Hrissikos v Mian
2010 NY Slip Op 05733 [74 AD3d 1289]
June 29, 2010
Appellate Division, Second Department
Published by New York State Law Reporting Bureau pursuant to Judiciary Law § 431.
As corrected through Wednesday, August 25, 2010


George Hrissikos, Respondent,
v
Monsoor Mian et al., Appellants.

[*1] Baker, McEvoy, Morrissey & Moskovits, P.C., New York, N.Y. (Stacy R. Seldin of counsel), for appellants. Ebanks & Sattler, LLP, New York, N.Y. (Matthew B. Waller of counsel), for respondent.

In an action to recover damages for personal injuries, the defendants appeal from an order of the Supreme Court, Kings County (Martin, J.), dated June 23, 2009, which denied their motion for summary judgment dismissing the complaint on the ground that the plaintiff did not sustain a serious injury within the meaning of Insurance Law § 5102 (d).

Ordered that the order is affirmed, without costs or disbursement.

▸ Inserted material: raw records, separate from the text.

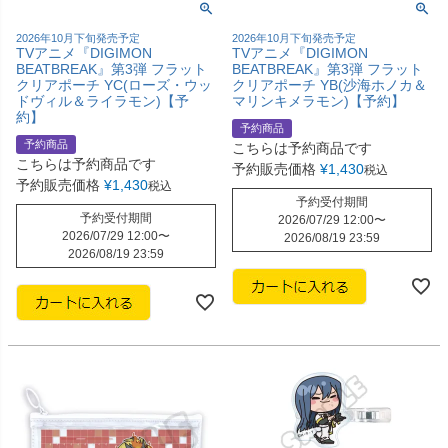
2026年10月下旬発売予定
2026年10月下旬発売予定
TVアニメ『DIGIMON
TVアニメ『DIGIMON
BEATBREAK』第3弾 フラット
BEATBREAK』第3弾 フラット
クリアポーチ YC(ローズ・ウッ
クリアポーチ YB(沙海ホノカ＆
ドヴィル＆ライラモン)【予
マリンキメラモン)【予約】
約】
予約商品
予約商品
こちらは予約商品です
こちらは予約商品です
予約販売価格
¥
1,430
税込
予約販売価格
¥
1,430
税込
予約受付期間
予約受付期間
2026/07/29 12:00
〜
2026/07/29 12:00
〜
2026/08/19 23:59
2026/08/19 23:59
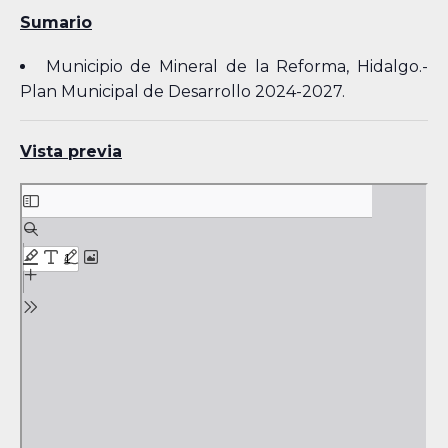
Sumario
Municipio de Mineral de la Reforma, Hidalgo.-
Plan Municipal de Desarrollo 2024-2027.
Vista previa
Skip
to
PDF
content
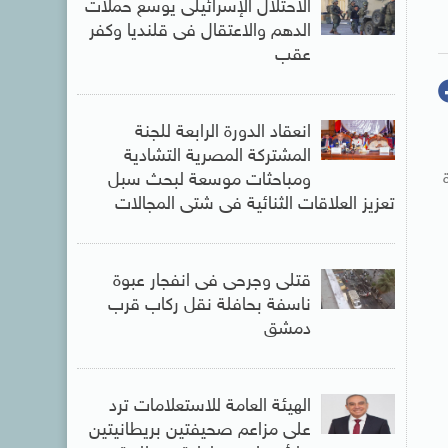
الاحتلال الإسرائيلى يوسع حملات
الدهم والاعتقال فى قلنديا وكفر
عقب
انعقاد الدورة الرابعة للجنة
المشتركة المصرية التشادية
ومباحثات موسعة لبحث سبل
تعزيز العلاقات الثنائية فى شتى المجالات
قتلى وجرحى فى انفجار عبوة
ناسفة بحافلة نقل ركاب قرب
دمشق
الهيئة العامة للاستعلامات ترد
على مزاعم صحيفتين بريطانيتين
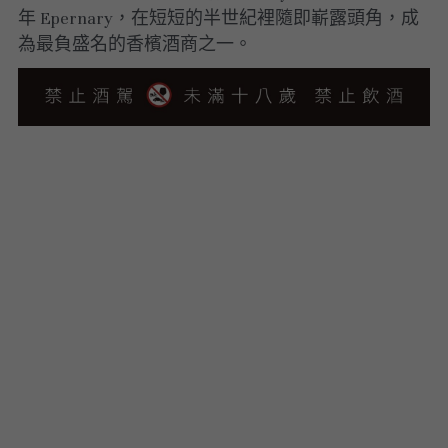
年 Epernary，在短短的半世紀裡隨即嶄露頭角，成
為最負盛名的香檳酒商之一。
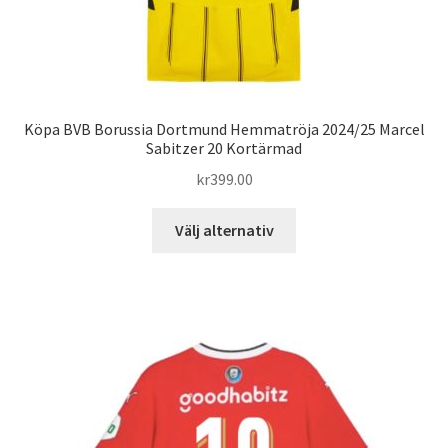
Köpa BVB Borussia Dortmund Hemmatröja 2024/25 Marcel
Sabitzer 20 Kortärmad
kr
399.00
Den
Välj alternativ
här
produkten
har
flera
varianter.
De
olika
alternativen
kan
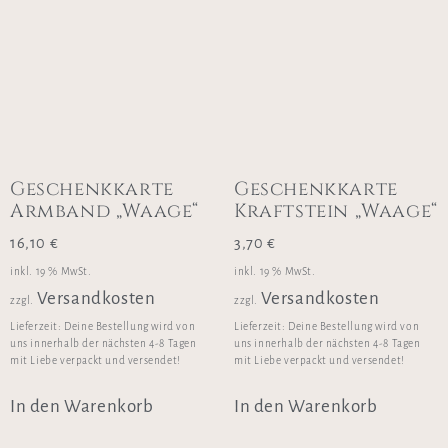
Geschenkkarte
Geschenkkarte
Armband „Waage“
Kraftstein „Waage“
16,10
€
3,70
€
inkl. 19 % MwSt.
inkl. 19 % MwSt.
Versandkosten
Versandkosten
zzgl.
zzgl.
Lieferzeit:
Deine Bestellung wird von
Lieferzeit:
Deine Bestellung wird von
uns innerhalb der nächsten 4-8 Tagen
uns innerhalb der nächsten 4-8 Tagen
mit Liebe verpackt und versendet!
mit Liebe verpackt und versendet!
In den Warenkorb
In den Warenkorb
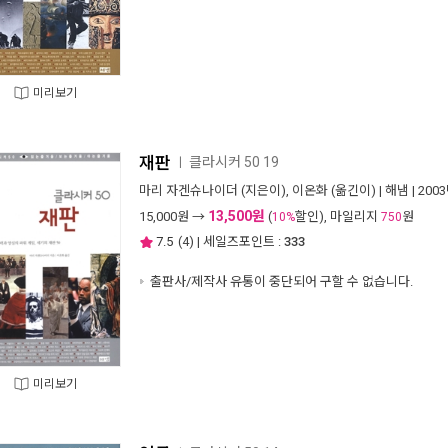
미리보기
재판
클라시커 50 19
ㅣ
마리 자겐슈나이더
(지은이),
이온화
(옮긴이) |
해냄
| 200
13,500원
15,000
원 →
(
할인), 마일리지
원
10%
750
7.5
(
4
) | 세일즈포인트 :
333
출판사/제작사 유통이 중단되어 구할 수 없습니다.
미리보기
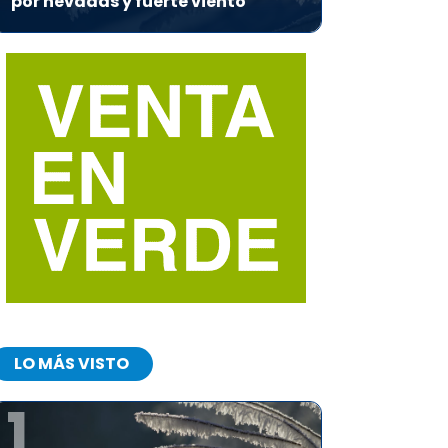
por nevadas y fuerte viento
LO MÁS VISTO
1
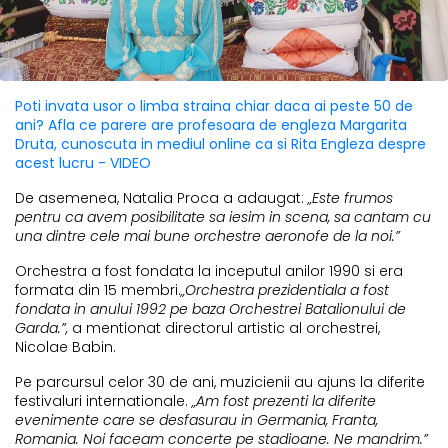
Poti invata usor o limba straina chiar daca ai peste 50 de
ani? Afla ce parere are profesoara de engleza Margarita
Druta, cunoscuta in mediul online ca si Rita Engleza despre
acest lucru - VIDEO
De asemenea, Natalia Proca a adaugat:
„Este frumos
pentru ca avem posibilitate sa iesim in scena, sa cantam cu
una dintre cele mai bune orchestre aeronofe de la noi.”
Orchestra a fost fondata la inceputul anilor 1990 si era
formata din 15 membri.
„Orchestra prezidentiala a fost
fondata in anului 1992 pe baza Orchestrei Batalionului de
Garda.”,
a mentionat directorul artistic al orchestrei,
Nicolae Babin.
Pe parcursul celor 30 de ani, muzicienii au ajuns la diferite
festivaluri internationale.
„Am fost prezenti la diferite
evenimente care se desfasurau in Germania, Franta,
Romania. Noi faceam concerte pe stadioane. Ne mandrim.”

The defendants satisfied their prima facie burden of showing that the plaintiff did not sustain a serious injury within the meaning of Insurance Law § 5102 (d) as a result of the subject accident (see Toure v Avis Rent A Car Sys., 98 NY2d 345, 352 [2002]; Gaddy v Eyler, 79 NY2d 955, 956-957 [1992]; Richards v Tyson, 64 AD3d 760, 761 [2009]; Berson v Rosada Cab Corp., 62 AD3d 636, 637 [2009]; Byrd v J.R.R. Limo, 61 AD3d 801, 802 [2009]). However, in opposition, the plaintiff raised a triable issue of fact. Accordingly, the Supreme Court correctly denied the defendants' motion for summary judgment dismissing the complaint. Rivera, J.P., Florio, Dickerson, Belen and Roman, JJ., concur.